JuiceFS vs SeaweedFS

2023-02-13
Ethan

Read the updated version of this article in our documentation.

SeaweedFS and JuiceFS are both open-source high-performance distributed file storage systems. They operate under the business-friendly Apache License 2.0. However, JuiceFS comes in two versions: a Community Edition and an Enterprise Edition, you can use JuiceFS Enterprise Edition as on-premises deployment, or use Cloud Service directly. The Enterprise Edition uses a proprietary metadata engine, while its client shares code extensively with the Community Edition.

This document compares the key attributes of JuiceFS and SeaweedFS in a table and then explores them in detail. You can easily see their main differences in the table below and delve into specific topics you're interested in within this article.
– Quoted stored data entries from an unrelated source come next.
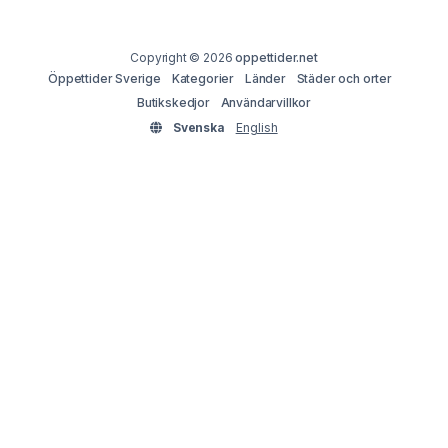
Copyright © 2026
oppettider.net
Öppettider Sverige
Kategorier
Länder
Städer och orter
Butikskedjor
Användarvillkor
Svenska
English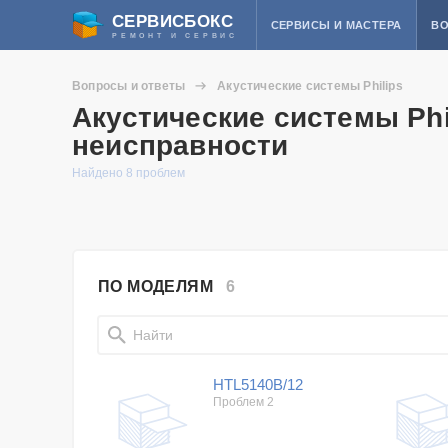
СЕРВИСБОКС
СЕРВИСЫ И МАСТЕРА
ВО
РЕМОНТ И СЕРВИС
Вопросы и ответы
Акустические системы Philips
Акустические системы Phi
неисправности
Найдено 8 проблем
ПО МОДЕЛЯМ
6
HTL5140B/12
Проблем 2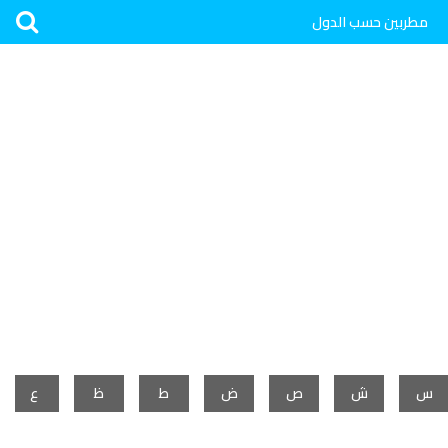
مطربين حسب الدول
س
ش
ص
ض
ط
ظ
ع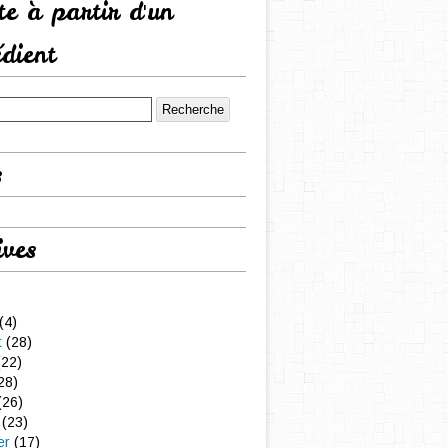
tte à partir d'un
édient
s
ives
(4)
t
(28)
22)
28)
(26)
(23)
er
(17)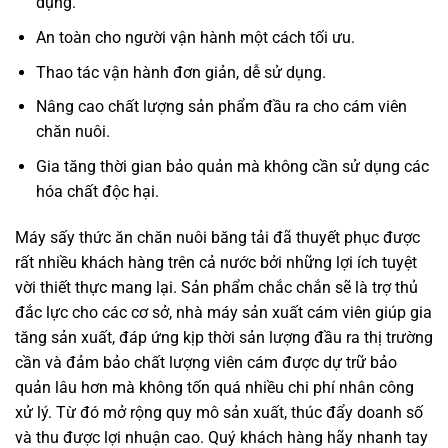
dụng.
An toàn cho người vận hành một cách tối ưu.
Thao tác vận hành đơn giản, dễ sử dụng.
Nâng cao chất lượng sản phẩm đầu ra cho cám viên
chăn nuôi.
Gia tăng thời gian bảo quản mà không cần sử dụng các
hóa chất độc hại.
Máy sấy thức ăn chăn nuôi băng tải đã thuyết phục được
rất nhiều khách hàng trên cả nước bởi những lợi ích tuyệt
vời thiết thực mang lại. Sản phẩm chắc chắn sẽ là trợ thủ
đắc lực cho các cơ sở, nhà máy sản xuất cám viên giúp gia
tăng sản xuất, đáp ứng kịp thời sản lượng đầu ra thị trường
cần và đảm bảo chất lượng viên cám được dự trữ bảo
quản lâu hơn mà không tốn quá nhiều chi phí nhân công
xử lý. Từ đó mở rộng quy mô sản xuất, thúc đẩy doanh số
và thu được lợi nhuận cao. Quý khách hàng hãy nhanh tay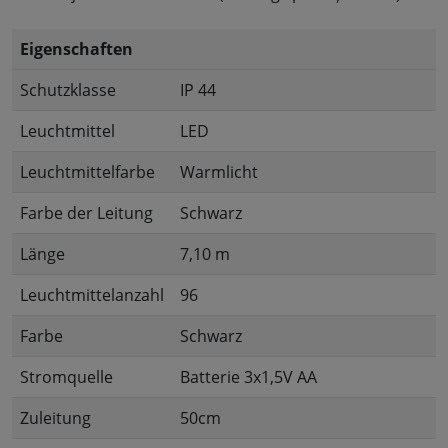
Eigenschaften
Schutzklasse
IP 44
Leuchtmittel
LED
Leuchtmittelfarbe
Warmlicht
Farbe der Leitung
Schwarz
Länge
7,10 m
Leuchtmittelanzahl
96
Farbe
Schwarz
Stromquelle
Batterie 3x1,5V AA
Zuleitung
50cm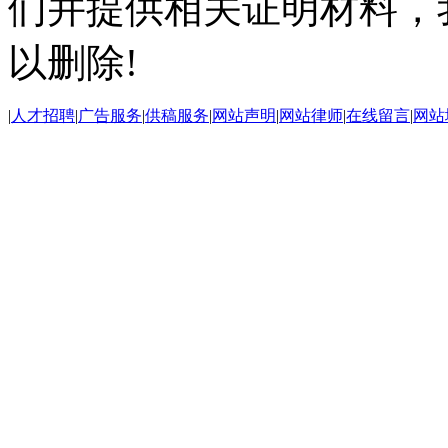
们并提供相关证明材料，
以删除!
|
人才招聘
|
广告服务
|
供稿服务
|
网站声明
|
网站律师
|
在线留言
|
网站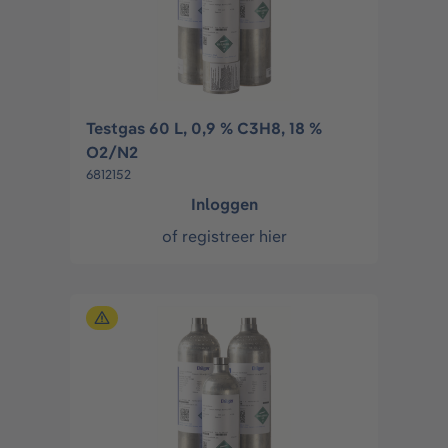
Testgas 60 L, 0,9 % C3H8, 18 %
O2/N2
6812152
Inloggen
of
registreer hier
By highlighting their contrasts and evaluating their suitability for different use cases, this document aims to help you make informed decisions.

Comparison basis SeaweedFS JuiceFS
Metadata engine Supports multiple databases The Community Edition supports various databases; the Enterprise Edition uses an in-house, high-performance metadata engine.
Metadata operation atomicity Not guaranteed The Community Edition ensures atomicity through database transactions; the Enterprise Edition ensures atomicity within the metadata engine.
Changelog Supported Exclusive to the Enterprise Edition
Data storage Self-contained Relies on object storage
Erasure coding Supported Relies on object storage
Data consolidation Supported Relies on object storage
File splitting 8MB 64MB logical blocks + 4MB physical storage blocks
Tiered storage Supported Relies on object storage
Data compression Supported (based on file extensions) Supported (configured globally)
Storage encryption Supported Supported
POSIX compatibility Basic Full
S3 protocol Basic Basic
WebDAV protocol Supported Supported
HDFS compatibility Basic Full
CSI Driver Supported Supported
Client cache Unsupported Supported
Cluster data replication Unidirectional and bidirectional replication is supported Exclusive to the Enterprise Edition, only unidirectional replication is supported
Cloud data cache Supported (manual synchronization) Exclusive to the Enterprise Edition
Trash Unsupported Supported
Operations and monitoring Supported Supported
Release date April 2015 January 2021
Primary maintainer Individual (Chris Lu) Company (Juicedata Inc.)
Programming language Go Go
Open source license Apache License 2.0 Apache License 2.0

The SeaweedFS architecture

The system consists of three components:

  • The volume servers, which store files in the underlying layer
  • The master servers, which manage the cluster
  • An optional component, filer, which provides additional features to the upper layer

In the system operation, both the volume server and the master server are used for file storage:

  • The volume server focuses on data read and write operations.
  • The master server primarily functions as a management service for the cluster and volumes.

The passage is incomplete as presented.